Rehumanize Yourself was not just for professors, though. In the third side show, seniors Zach VanderLey and Sam Landstra read their published poetry. The poems discussed topics such as propinquity (the title of VanderLey’s poem) tradition, handshakes, and even football. The bar filled with the gentle pitter patter of fingers that snapped after each reading.

Also featured in the third side show were essays written by English professor Howard Schaap, titled “Prayer Bouquet.” The essays are an excerpt from Schaap’s work in progress memoir, though it is yet to be published. They contain intimate moments between father and son and discuss the topic of faith and prayer.

The fourth and final show was interactive. Here, audience members were given scraps of paper on which they could write questions for philosophy professor Mark Tazelaar. This segment modeled itself after Dear Abby, a popular newspaper column. The show was not a complete rip off, though, as it had its own jingle, created by Laremy De Vries.

“If you’re feeling like a spaz, call 1-800-TALKTOTAZ!”

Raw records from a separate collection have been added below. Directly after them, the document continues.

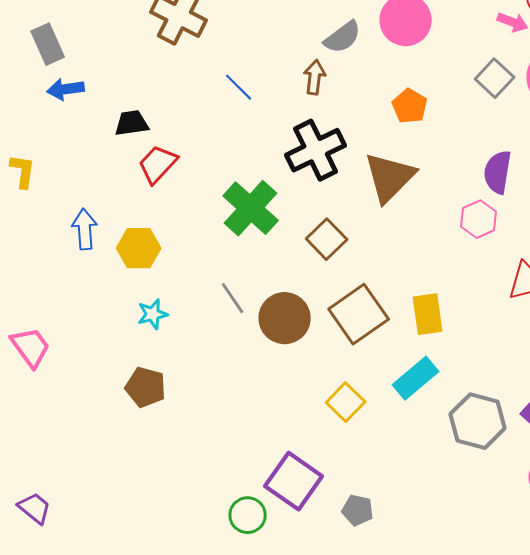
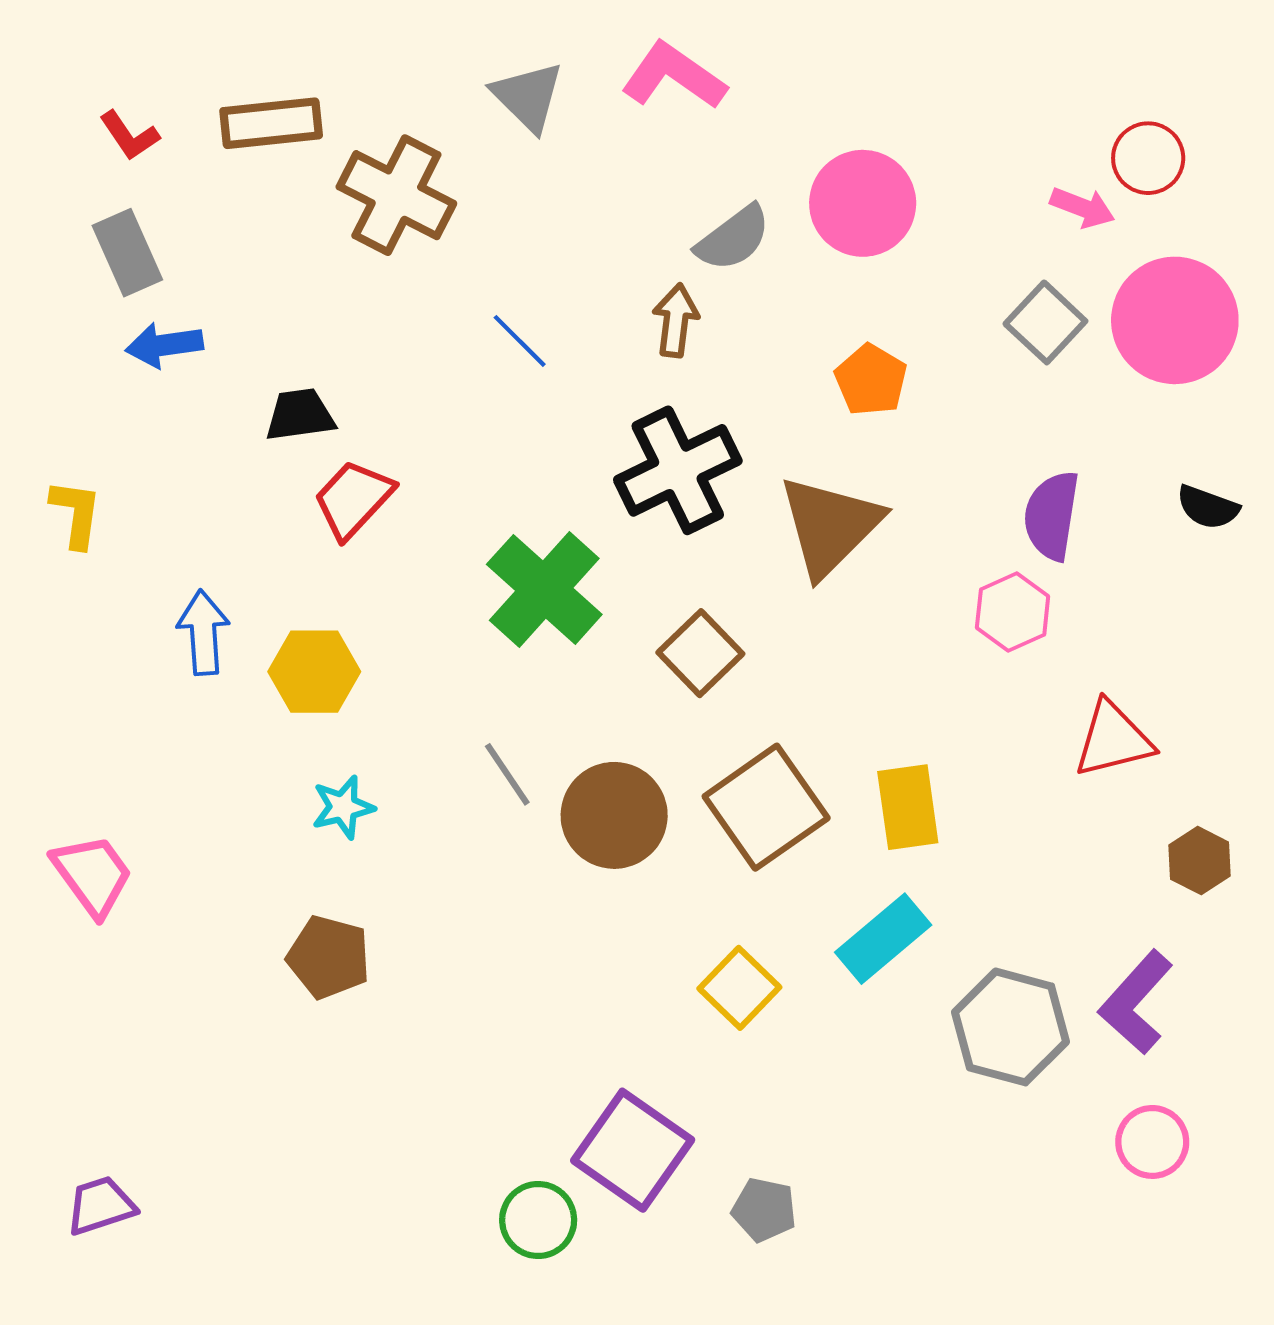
purple trapezoid: (35, 508) -> (101, 1206), turned -57

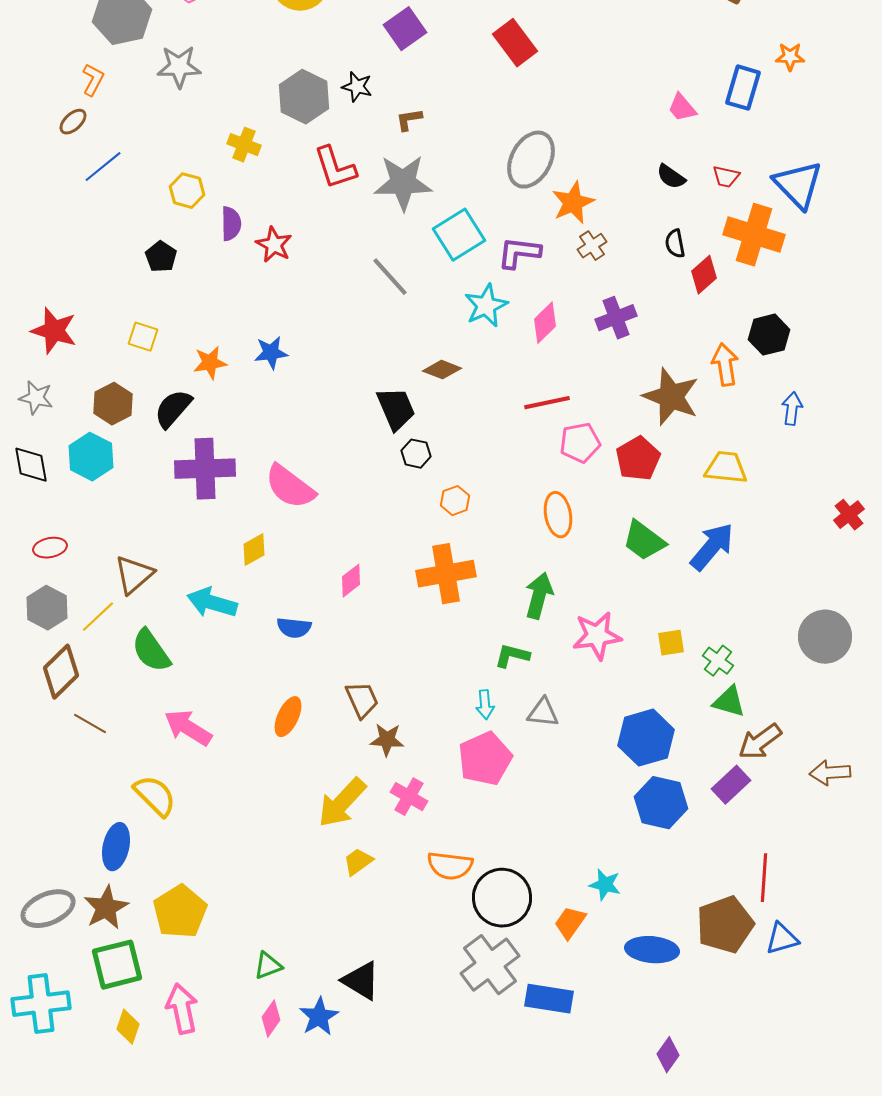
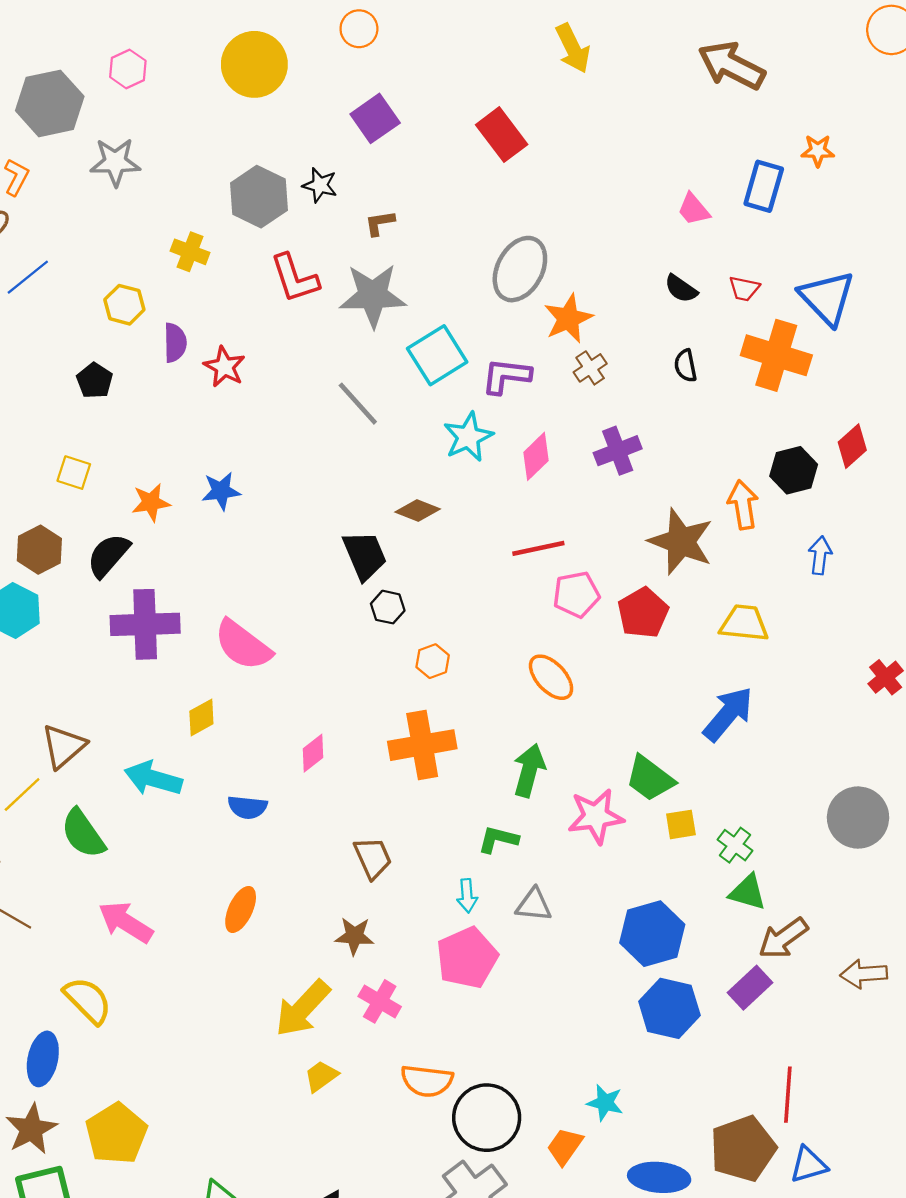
red diamond: (704, 275) -> (852, 446), moved
orange ellipse: (558, 515) -> (551, 677), turned -33
green trapezoid: (644, 541) -> (650, 778), moved
brown trapezoid: (362, 700) -> (373, 858), moved

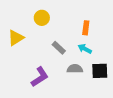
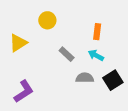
black square: (100, 71) -> (113, 80), turned -30
purple L-shape: (40, 77) -> (24, 91), moved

At one point, Tazelaar remembered an artwork from a previous studeny. The piece, titled The Burden, depicted the screaming, contorted faces in the depths of hell. 

To this, Tazelaar said, “Is it really that bad to be a philosopher?”

At this, laughter filled the small bar. The audience kept a lively spirit throughout the night, sharing jabs at one another and heckling the speakers.

“We’re hoping to continue doing this in the future,” Vanderhooft said, “and continue to bring the different Humanities departments, faculty, and students together.”